The pictures in the data below are to be omitted; all else must be duplicated exactly.

*** Opening Data provided ***

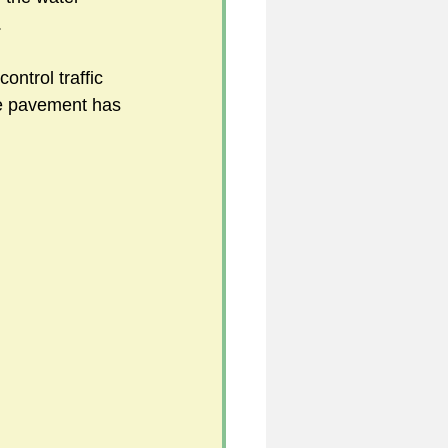
 
control traffic 
5
he pavement has 
uild 2026/27 season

*** Closing Data provided ***

# Answer for this exercise
control traffic 
5
he pavement has 
uild 2026/27 season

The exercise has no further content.